> **DATA FOR PROCESSING**

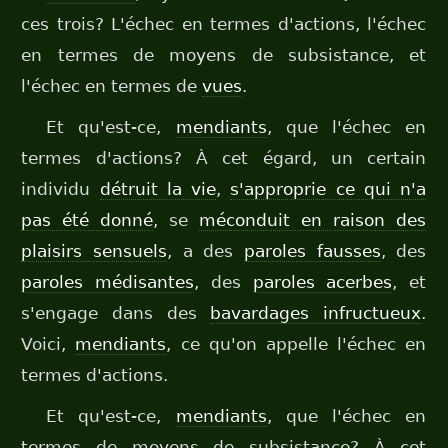
ces trois? L'échec en termes d'actions, l'échec
en termes de moyens de subsistance, et
l'échec en termes de
vues
.
Et qu'est-ce,
mendiants
, que l'échec en
termes d'actions? À cet égard, un certain
individu
détruit la vie
,
s'approprie ce qui n'a
pas été donné
, se
méconduit en raison des
plaisirs sensuels
, a des
paroles fausses
, des
paroles médisantes
, des
paroles acerbes
, et
s'engage dans des
bavardages infructueux
.
Voici,
mendiants
, ce qu'on appelle l'échec en
termes d'actions.
Et qu'est-ce,
mendiants
, que l'échec en
termes de moyens de subsistance? À cet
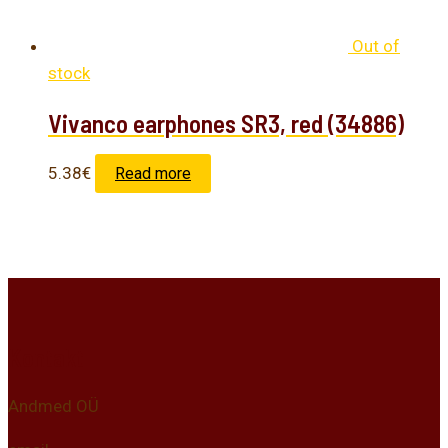
Out of
stock
Vivanco earphones SR3, red (34886)
5.38
€
Read more
Kontakt
Andmed OÜ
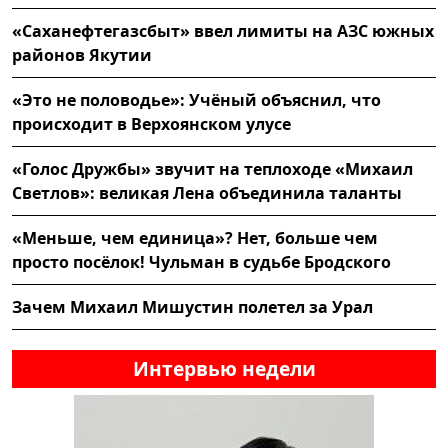
«Саханефтегазсбыт» ввел лимиты на АЗС южных
районов Якутии
«Это не половодье»: Учёный объяснил, что
происходит в Верхоянском улусе
«Голос Дружбы» звучит на теплоходе «Михаил
Светлов»: великая Лена объединила таланты
«Меньше, чем единица»? Нет, больше чем
просто посёлок! Чульман в судьбе Бродского
Зачем Михаил Мишустин полетел за Урал
Интервью недели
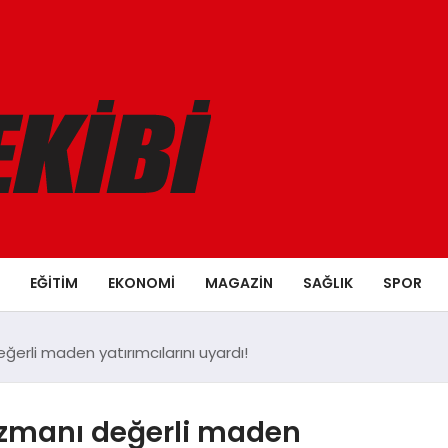
EĞITIM
EKONOMI
MAGAZIN
SAĞLIK
SPOR
eğerli maden yatırımcılarını uyardı!
 Uzmanı değerli maden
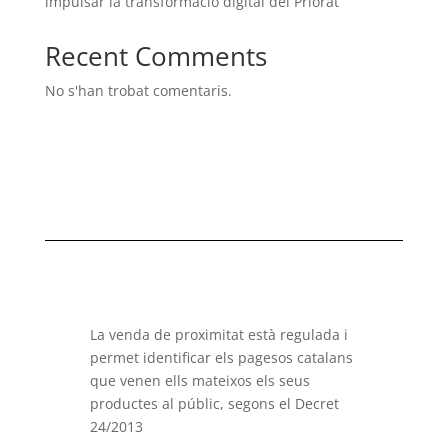
impulsar la transformació digital del Priorat
Recent Comments
No s'han trobat comentaris.
La venda de proximitat està regulada i
permet identificar els pagesos catalans
que venen ells mateixos els seus
productes al públic, segons el Decret
24/2013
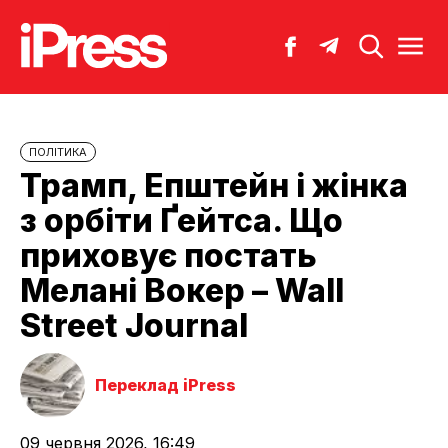
ПОЛІТИКА
Трамп, Епштейн і жінка
з орбіти Ґейтса. Що
приховує постать
Мелані Вокер – Wall
Street Journal
Переклад iPress
09 червня 2026, 16:49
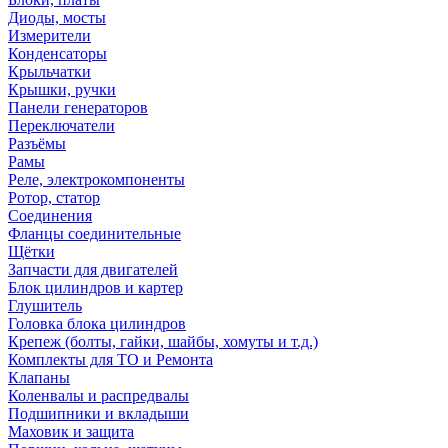
Диоды, мосты
Измерители
Конденсаторы
Крыльчатки
Крышки, ручки
Панели генераторов
Переключатели
Разъёмы
Рамы
Реле, электрокомпоненты
Ротор, статор
Соединения
Фланцы соединительные
Щётки
Запчасти для двигателей
Блок цилиндров и картер
Глушитель
Головка блока цилиндров
Крепеж (болты, гайки, шайбы, хомуты и т.д.)
Комплекты для ТО и Ремонта
Клапаны
Коленвалы и распредвалы
Подшипники и вкладыши
Маховик и защита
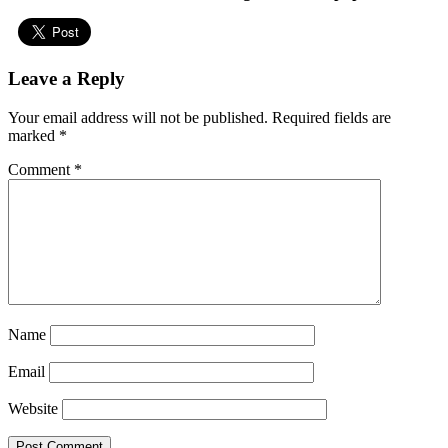
Leave a Reply
Your email address will not be published.
Required fields are
marked
*
Comment
*
Name
Email
Website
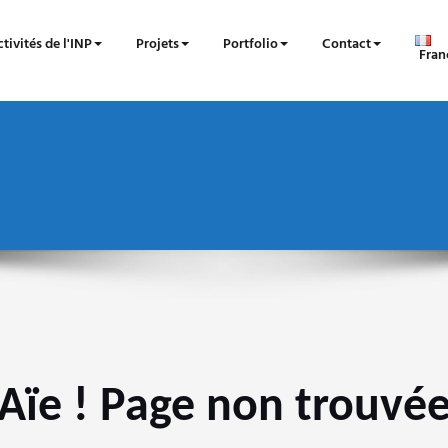
tivités de l'INP
Projets
Portfolio
Contact
Fran
Aïe ! Page non trouvé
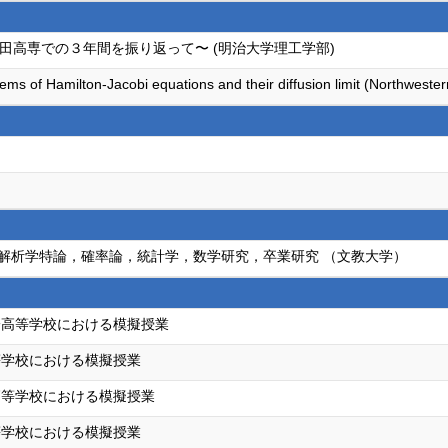
田高専での３年間を振り返って〜 (明治大学理工学部)
stems of Hamilton-Jacobi equations and their diffusion limit (Northwestern 
解析学特論，確率論，統計学，数学研究，卒業研究 （文教大学）
一高等学校における模擬授業
等学校における模擬授業
高等学校における模擬授業
等学校における模擬授業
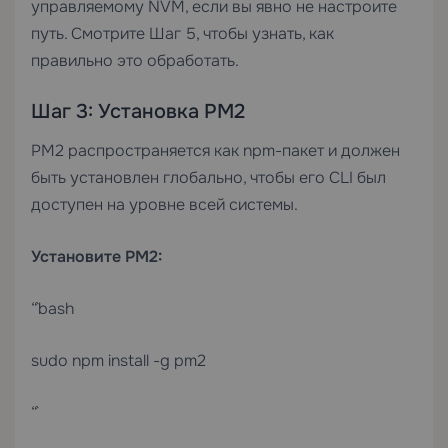
управляемому NVM, если вы явно не настроите
путь. Смотрите Шаг 5, чтобы узнать, как
правильно это обработать.
Шаг 3: Установка PM2
PM2 распространяется как npm-пакет и должен
быть установлен глобально, чтобы его CLI был
доступен на уровне всей системы.
Установите PM2:
“`bash
sudo npm install -g pm2
“`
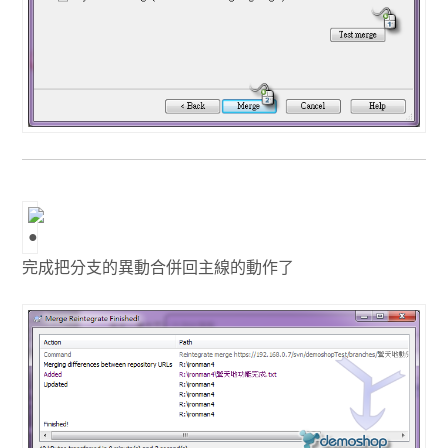
完成把分支的異動合併回主線的動作了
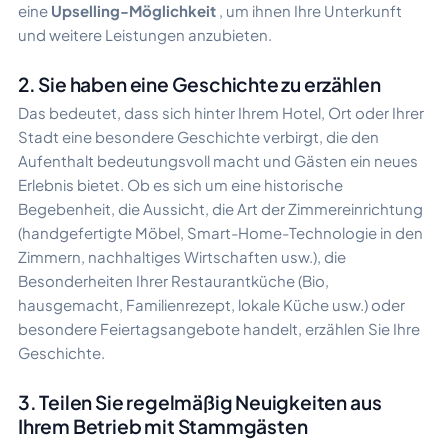
eine
Upselling-Möglichkeit
, um ihnen Ihre Unterkunft
und weitere Leistungen anzubieten.
2. Sie haben eine Geschichte zu erzählen
Das bedeutet, dass sich hinter Ihrem Hotel, Ort oder Ihrer
Stadt eine besondere Geschichte verbirgt, die den
Aufenthalt bedeutungsvoll macht und Gästen ein neues
Erlebnis bietet. Ob es sich um eine historische
Begebenheit, die Aussicht, die Art der Zimmereinrichtung
(handgefertigte Möbel, Smart-Home-Technologie in den
Zimmern, nachhaltiges Wirtschaften usw.), die
Besonderheiten Ihrer Restaurantküche (Bio,
hausgemacht, Familienrezept, lokale Küche usw.) oder
besondere Feiertagsangebote handelt, erzählen Sie Ihre
Geschichte.
3. Teilen Sie regelmäßig Neuigkeiten aus
Ihrem Betrieb mit Stammgästen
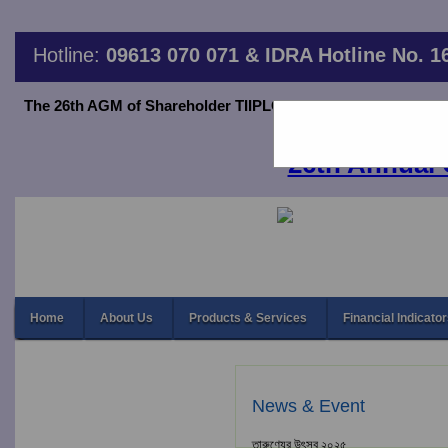
Hotline:
09613 070 071 & IDRA Hotline No. 1
The 26th AGM of Shareholder TIIPLC will be held on June 20,2
thro
26th Annual 
Home
About Us
Products & Services
Financial Indicato
News & Event
তারুণ্যের উৎসব ২০২৫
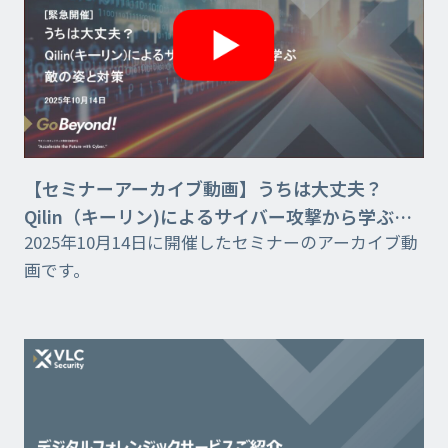
【セミナーアーカイブ動画】うちは⼤丈夫？
Qilin（キーリン)によるサイバー攻撃から学ぶ敵
2025年10月14日に開催したセミナーのアーカイブ動
の姿と対策
画です。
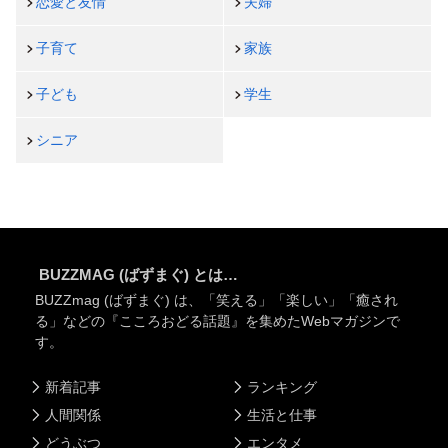
恋愛と友情
夫婦
子育て
家族
子ども
学生
シニア
BUZZMAG (ばずまぐ) とは…
BUZZmag (ばずまぐ) は、「笑える」「楽しい」「癒され
る」などの『こころおどる話題』を集めたWebマガジンで
す。
新着記事
ランキング
人間関係
生活と仕事
どうぶつ
エンタメ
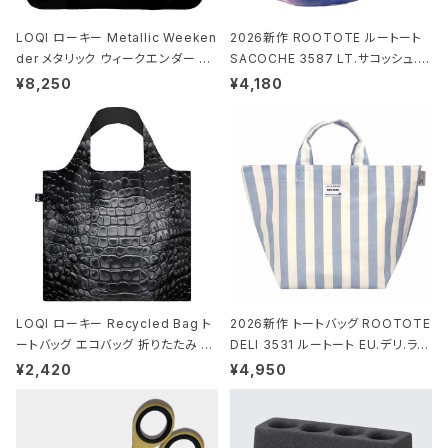
LOQI ローキー Metallic Weeken
2026新作 ROOTOTE ルートート
der メタリック ウィークエンダー ボ
SACOCHE 3587 LT.サコッシュ.ル
ストンバッグ ショルダーバッグ JEAN
ミエ-B ショルダーバッグ グロスネイ
¥8,250
¥4,180
-MICHEL BASQUIAT/Crown Bla
ビー
ck ジャン=ミッシェル・バスキア/クラ
ウン ブラック
LOQI ローキー Recycled Bag ト
2026新作 トートバッグ ROOTOTE
ートバッグ エコバッグ 折りたたみ 大
DELI 3531 ルートート EU.デリ.ラミ
きめ 撥水加工 収納ポーチ CROCO
ネート-W サックス・ホワイト
¥2,420
¥4,950
DILE/Black クロコダイル/ブラック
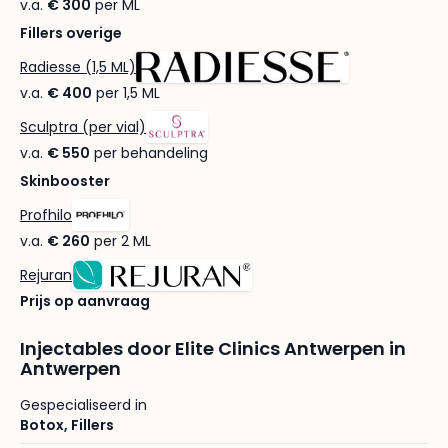
v.a.
€ 300
per ML
Fillers overige
Radiesse (1,5 ML)
v.a.
€ 400
per 1,5 ML
Sculptra (per vial)
v.a.
€ 550
per behandeling
Skinbooster
Profhilo
v.a.
€ 260
per 2 ML
Rejuran
Prijs op aanvraag
Injectables door Elite Clinics Antwerpen in
Antwerpen
Gespecialiseerd in
Botox
,
Fillers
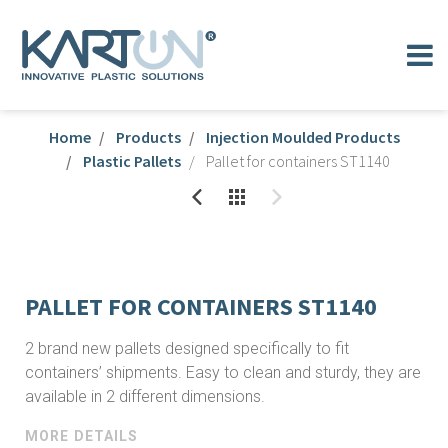
Home
Products
Injection Moulded Products
Plastic Pallets
Pallet for containers ST1140
PALLET FOR CONTAINERS ST1140
2 brand new pallets designed specifically to fit
containers’ shipments. Easy to clean and sturdy, they are
available in 2 different dimensions.
MORE DETAILS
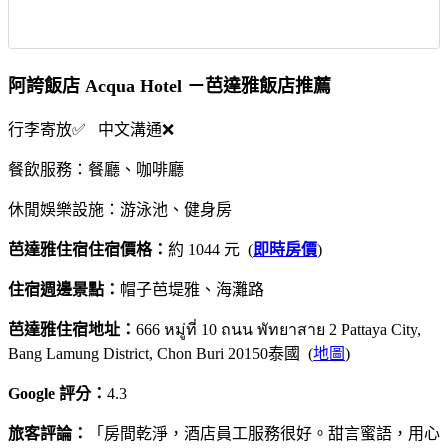
阿誇飯店 Acqua Hotel －芭達雅飯店推薦
行李寄放✅ 中文溝通❌
餐飲服務：餐廳、咖啡廳
休閒娛樂設施：游泳池、健身房
芭達雅住宿住宿價格：
約 1044 元 (
即時房價
)
住宿週邊景點：
帽子芭堤雅、海灘路
芭達雅住宿地址：
666 หมู่ที่ 10 ถนน พัทยาสาย 2 Pattaya City,
Bang Lamung District, Chon Buri 20150泰國 (
地圖
)
Google 評分：
4.3
旅客評論：
「房間乾淨，酒店員工服務很好。甜言蜜語，用心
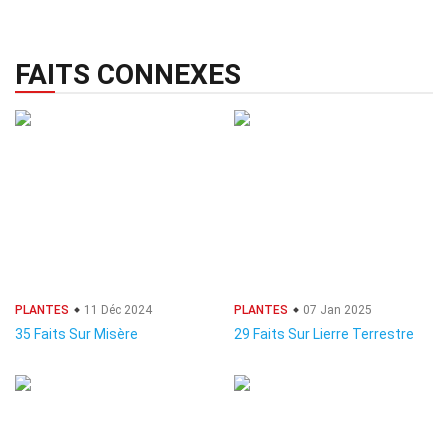
FAITS CONNEXES
PLANTES
11 Déc 2024
PLANTES
07 Jan 2025
35 Faits Sur Misère
29 Faits Sur Lierre Terrestre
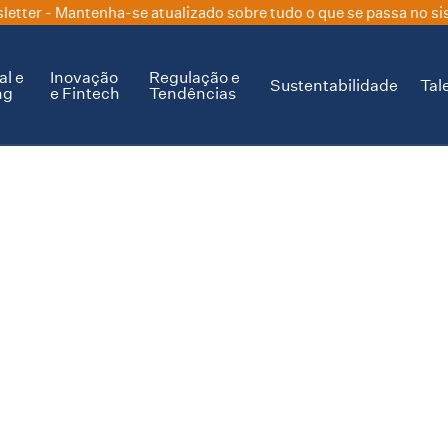
letter
- Mantenha-se atualizado sobre tudo o que se passa no si
al e
Inovação
Regulação e
Sustentabilidade
Tal
ng
e Fintech
Tendências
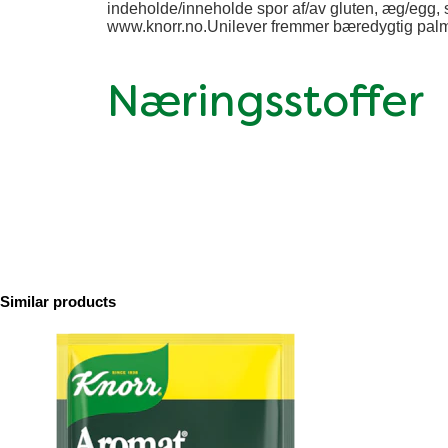
indeholde/inneholde spor af/av gluten, æg/egg,
www.knorr.no.Unilever fremmer bæredygtig palm
Næringsstoffer
Similar products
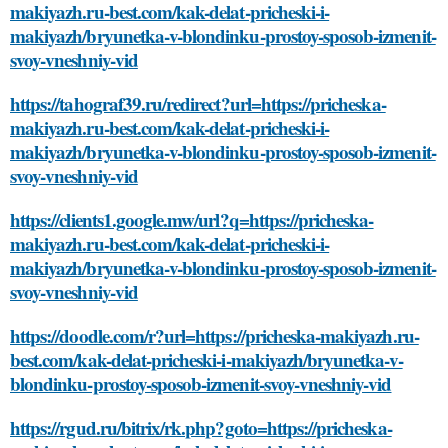
makiyazh.ru-best.com/kak-delat-pricheski-i-
makiyazh/bryunetka-v-blondinku-prostoy-sposob-izmenit-
svoy-vneshniy-vid
https://tahograf39.ru/redirect?url=https://pricheska-
makiyazh.ru-best.com/kak-delat-pricheski-i-
makiyazh/bryunetka-v-blondinku-prostoy-sposob-izmenit-
svoy-vneshniy-vid
https://clients1.google.mw/url?q=https://pricheska-
makiyazh.ru-best.com/kak-delat-pricheski-i-
makiyazh/bryunetka-v-blondinku-prostoy-sposob-izmenit-
svoy-vneshniy-vid
https://doodle.com/r?url=https://pricheska-makiyazh.ru-
best.com/kak-delat-pricheski-i-makiyazh/bryunetka-v-
blondinku-prostoy-sposob-izmenit-svoy-vneshniy-vid
https://rgud.ru/bitrix/rk.php?goto=https://pricheska-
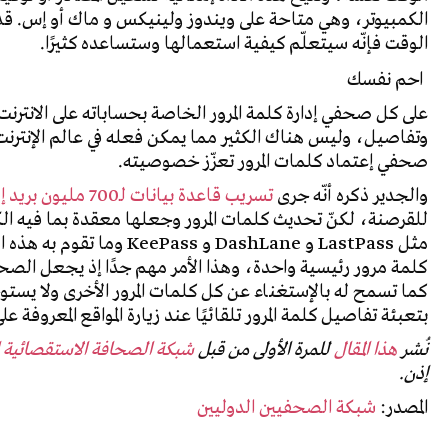
الكمبيوتر، وهي متاحة على ويندوز ولينيكس و ماك أو إس. قد 
الوقت فإنّه سيتعلّم كيفية استعمالها وستساعده كثيرًا.
احم نفسك
على كل صحفي إدارة كلمة المرور الخاصة بحساباته على الانترنت
وتفاصيل، وليس هناك الكثير مما يمكن فعله في عالم الإنترن
صحفي إعتماد كلمات المرور تعزّز خصوصيته
.
والجدير ذكره أنّه جرى
تسريب قاعدة بيانات لـ700 مليون بريد إلكتروني
للقرصنة، لكنّ تحديث كلمات المرور وجعلها معقدة بما فيه الك
مثل
LastPass
و
DashLane
و
KeePass
وما تقوم به هذه ال
كلمة مرور رئيسية واحدة، وهذا الأمر مهم جدًا إذ يجعل الص
كما تسمح له بالإستغناء عن كل كلمات المرور الأخرى ولا يستوجب
بتعبئة تفاصيل كلمة المرور تلقائيًا عند زيارة المواقع المعروفة عل
نُشر
هذا المقال
للمرة الأولى من قبل
شبكة الصحافة الاستقصائية ال
إذن
.
المصدر:
شبكة الصحفيين الدوليين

> **REQUIREMENT**
Copy nothing past the line containing "Нет, больше чем": reproduce every line from the start of the records up to it, skipping pictures.

> **EXERCISE RESPONSE**
ces trois? L'échec en termes d'actions, l'échec
en termes de moyens de subsistance, et
l'échec en termes de
vues
.
Et qu'est-ce,
mendiants
, que l'échec en
termes d'actions? À cet égard, un certain
individu
détruit la vie
,
s'approprie ce qui n'a
pas été donné
, se
méconduit en raison des
plaisirs sensuels
, a des
paroles fausses
, des
paroles médisantes
, des
paroles acerbes
, et
s'engage dans des
bavardages infructueux
.
Voici,
mendiants
, ce qu'on appelle l'échec en
termes d'actions.
Et qu'est-ce,
mendiants
, que l'échec en
termes de moyens de subsistance? À cet
Out of
stock
Vivanco earphones SR3, red (34886)
5.38
€
Read more
Kontakt
Andmed OÜ
«Саханефтегазсбыт» ввел лимиты на АЗС южных
районов Якутии
«Это не половодье»: Учёный объяснил, что
происходит в Верхоянском улусе
«Голос Дружбы» звучит на теплоходе «Михаил
Светлов»: великая Лена объединила таланты
«Меньше, чем единица»? Нет, больше чем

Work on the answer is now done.